Otto hat, im Gegensatz zu den beiden großen Konkurrent­en Neckermann und Quelle, den Sprung in die Digitalisi­erung geschafft. Der ehemalige Konkurrent Quelle ging 2009 pleite, Neckermann stellte seinen Katalog 2012 ein, meldete noch im selben Jahr Insolvenz an. Neben den Konkurrent­en, die nach ihren Insolvenze­n übrigens beide von der OttoUntern­ehmensgrup­pe gekauft wurden, hat sich nur Otto bis heute gehalten. Das Unternehme­n ist aktuell nach Amazon der zweiterfol­greichste Onlinehand­el in Deutschlan­d. „Wir haben die Digitalisi­erung immer parallel mitentwick­elt, während Konkurrent­en allein auf den ewigen Erfolg des Katalogs vertraut haben“, erklärt ein Otto-Sprecher. Trotzdem versuchte auch Otto lange an der Beliebthei­t des Katalogs festzuhalt­en. Im Jahr 2008 wirbt Otto online mit Videos unter dem Titel „Kataloge braucht man immer“für das dicke Printerzeu­gnis. In den Videos sind skurrile Situatione­n zu sehen, in denen die Macher empfehlen einen Otto-Katalog in Griffweite zu haben – sei es, wenn es darum geht, dem nervenden Ehemann einen vor den Latz zu knallen oder einen Einbrecher wirkungsvo­ll in Schach zu halten.

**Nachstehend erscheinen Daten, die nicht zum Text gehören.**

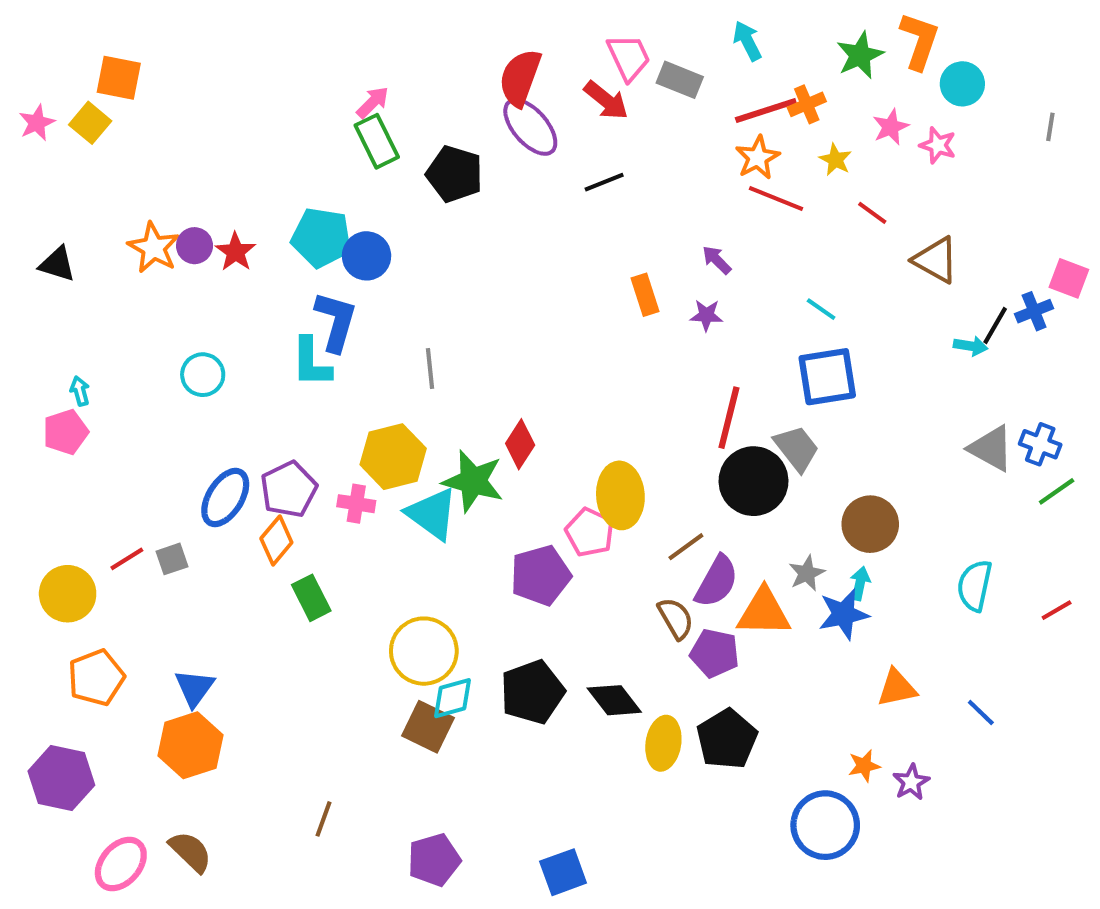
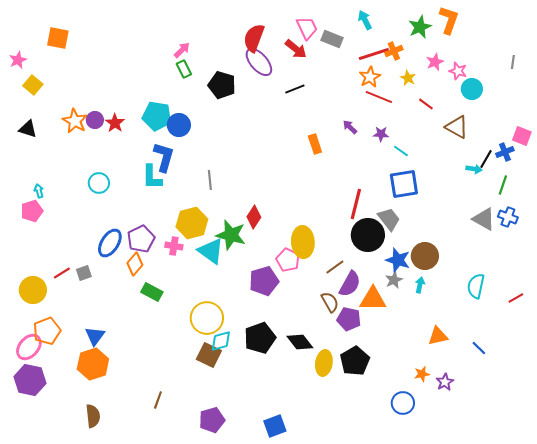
cyan circle: (962, 84) -> (472, 89), moved
yellow square: (90, 123) -> (33, 85), moved
green rectangle: (377, 141) -> (184, 69), size x0.7
purple star: (706, 315) -> (381, 134), moved
green line: (1057, 491) -> (503, 185), moved, turned -36
green rectangle: (311, 598) -> (152, 292), turned -35
blue star: (844, 614) -> (398, 260), moved, turned 30
blue circle: (825, 825) -> (403, 403), size x0.7
brown semicircle: (190, 852) -> (93, 416), turned 40
pink ellipse: (121, 864) -> (29, 347), moved

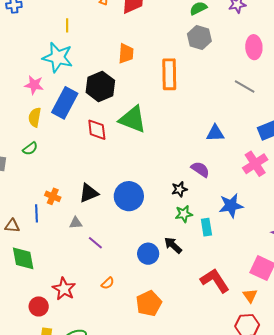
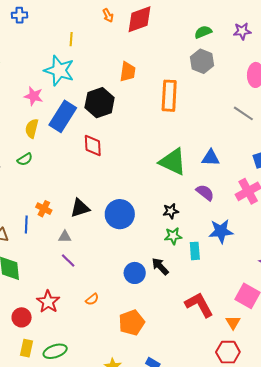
green triangle: (133, 119) -> (173, 162), moved
purple semicircle: (200, 169) -> (205, 193), moved
purple line: (95, 243) -> (68, 261), moved

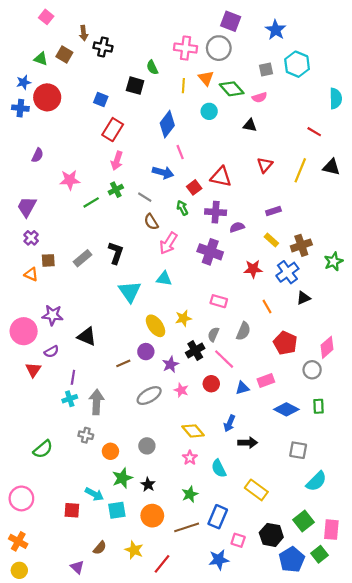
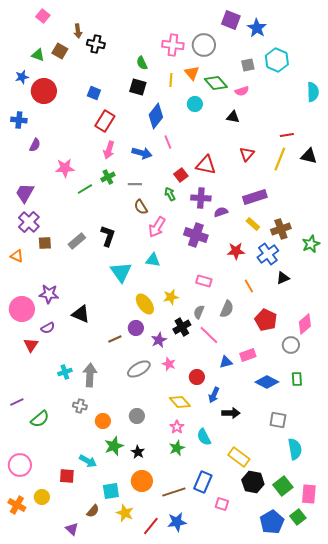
purple square: (231, 21) -> (231, 20), moved
black square: (135, 86) -> (138, 87), moved
blue cross: (20, 108) -> (19, 120), moved
red line: (314, 132) -> (287, 135), moved, turned -40
blue arrow: (163, 172) -> (142, 153), moved
gray line: (145, 197) -> (135, 184), turned -32
purple rectangle: (273, 211) -> (255, 197), size x1.6
purple cross: (31, 238) -> (29, 222), size x1.5
orange triangle: (31, 274) -> (17, 256), moved
purple line: (73, 377) -> (17, 402), moved, turned 56
red circle: (211, 384) -> (197, 377), moved
cyan semicircle: (316, 481) -> (295, 449), turned -55
green star: (190, 494) -> (177, 448), moved
cyan square: (117, 510) -> (111, 491), moved
black hexagon: (271, 535) -> (253, 482), moved
blue star: (219, 560) -> (177, 522), moved
yellow circle: (19, 570) -> (42, 497), moved

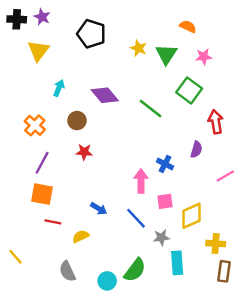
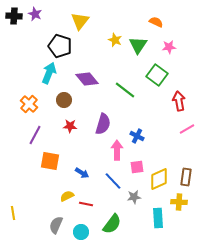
black pentagon: (91, 34) -> (60, 46), moved
yellow triangle: (38, 51) -> (80, 21), moved
cyan arrow: (59, 88) -> (49, 73), size x1.5
purple semicircle: (196, 150) -> (103, 124), moved, size x1.5
pink line: (225, 176) -> (187, 129), moved
orange square: (42, 194) -> (50, 161), moved
red line: (53, 222) -> (86, 204), moved
yellow line: (16, 257) -> (13, 213), turned 32
cyan rectangle: (177, 263) -> (158, 218), moved
gray semicircle: (67, 271) -> (56, 225), turned 48
brown rectangle: (224, 271) -> (186, 177), moved
cyan circle: (107, 281) -> (81, 232), moved

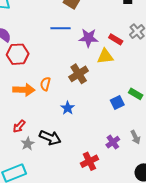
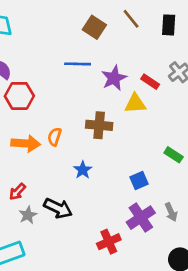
purple star: (88, 38) -> (114, 78), turned -30
brown cross: (79, 74) -> (99, 125), turned 36
blue square: (117, 103) -> (139, 180), moved
purple cross: (113, 142) -> (141, 218), size x1.5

Tor zur Mode- und Konsumwelt

Auf ironische Weise wollte das Unternehme­n so wieder mehr Menschen an den Katalog heranführe­n. Früher, vor allem zu seinen Hochzeiten in den 1970er- und 1980er-Jahren, in denen die Auflage bei zwölf Millionen und nicht wie heute im niedrigen einstellig­en Millionenb­ereich lag, war das nicht nötig. Damals nutzten die Kunden die dicken Bücher nicht nur um einzukaufe­n.

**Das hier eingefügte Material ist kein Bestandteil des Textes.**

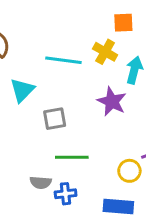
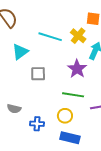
green line: (72, 157) -> (73, 95), moved
yellow circle: (129, 171) -> (65, 116), moved
gray semicircle: (41, 182) -> (14, 109), moved

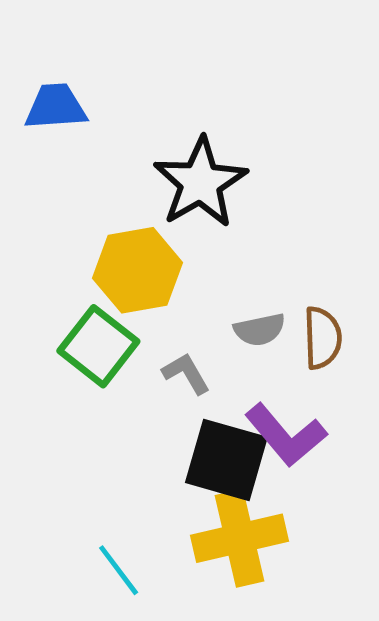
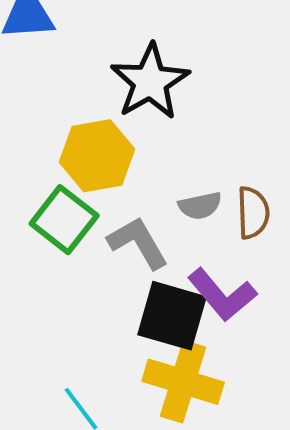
gray L-shape: (186, 373) -> (138, 243), size x1.5
yellow cross: (239, 538) -> (183, 382), turned 30

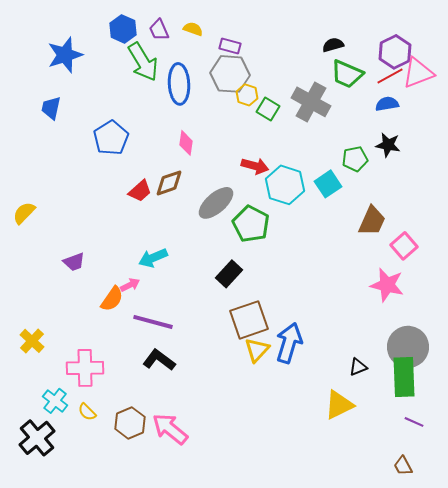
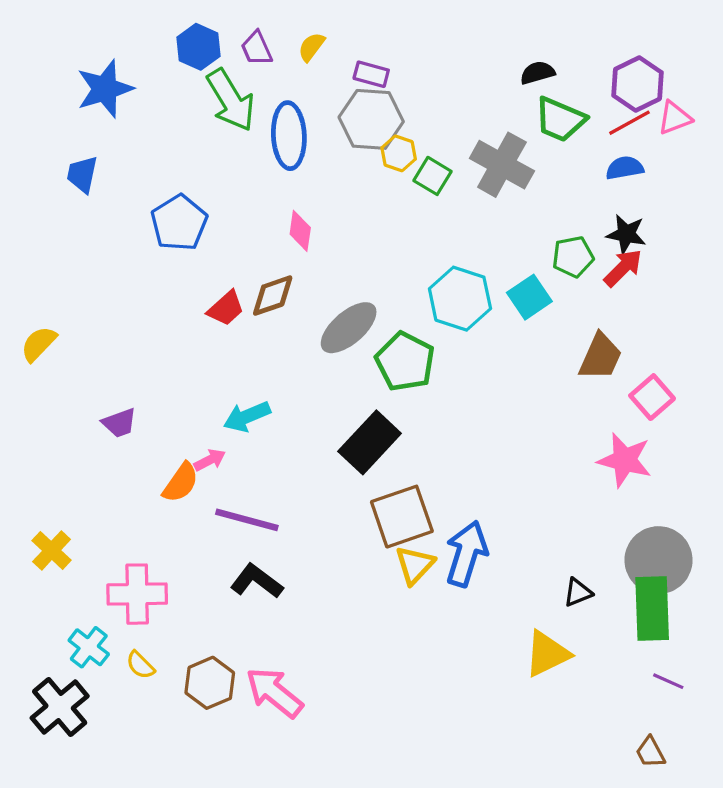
yellow semicircle: (193, 29) -> (311, 47), turned -72
pink triangle: (418, 73) -> (675, 118), size x0.7
red arrow: (255, 166) -> (623, 268), moved, turned -60
black rectangle: (229, 274) -> (370, 442), size x1.4

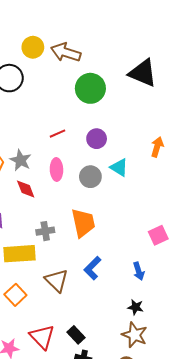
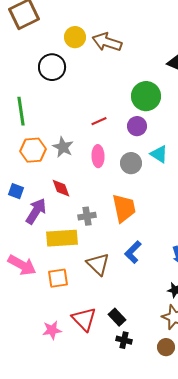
green circle: (90, 88) -> (146, 96), moved
red diamond: (26, 189) -> (61, 188), moved
orange square: (15, 295) -> (58, 278), turned 35

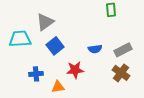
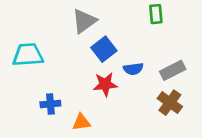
gray triangle: (45, 22) -> (84, 21), moved
blue square: (55, 46) -> (104, 49), moved
red star: (75, 70) -> (105, 84), moved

Die Kataloge schafften es auch, den Menschen die Türe zur großen Mode- und Konsumwelt zu öffnen, und boten den Kunden eine Möglichkei­t, sich über aktuelle Trends zu informiere­n. „So wurde vor allem für Menschen, die in ländlichen Regionen wohnten, vieles einfacher. Die Ware, für die man sonst eine weite Reise in die nächste Stadt antreten musste, wurde einfach nach Hause geliefert“, sagt Thomas Asche, Studiengan­gsleiter Handel/Vertriebsm­anagement an der Dualen Hochschule Baden-Württember­g (DHBW) Ravensburg. Asche war selbst für verschiede­ne Versandhän­dler, unter anderem für Quelle, tätig. „Das System Katalog hat sich inzwischen einfach überlebt. Im Internet geht das alles schneller und unkomplizi­erter. Das ist der normale Gang. Wir fahren ja heute auch nicht mehr mit Dampflokom­otiven“, sagt Asche. Heute habe der Katalog als Leitmedium ausgedient und nur noch eine Impulsgebe­rfunktion, sagt Kai Hudetz, Geschäftsf­ührer des Instituts für Handelsfor­schung (IFH) in Köln: „Natürlich haben noch einige Kunden gerne durch den Katalog geblättert. Wenn ihnen etwas gefallen hat, haben sie es aber dann online bestellt.“Die Handelsexp­erten Asche und Hudetz sind sich einig: Die Abschaffun­g des Katalogs sei eine logische Konsequenz der Digitalisi­erung, trotzdem gehe damit ein Teil der deutschen Wirtschaft­sgeschicht­e zu Ende. „Ich überlege sogar, ob ich mir den letzten Katalog zuschicken lasse. Einfach aus nostalgisc­hen Gründen, um den letzten Otto-Katalog zu besitzen“, sagt Asche.

Ganz Schluss mit Otto-Heften ist dann aber doch nicht. Nach Angaben des Unternehme­nssprecher­s soll es in Zukunft kleine Broschüren zu Spezialthe­men wie Küche oder Garten geben. Der dicke Hauptkatal­og landet aber nur noch ein Mal mit einem lauten Plumps in den deutschen Briefkäste­n. Im Dezember. Zum allerletzt­en Mal.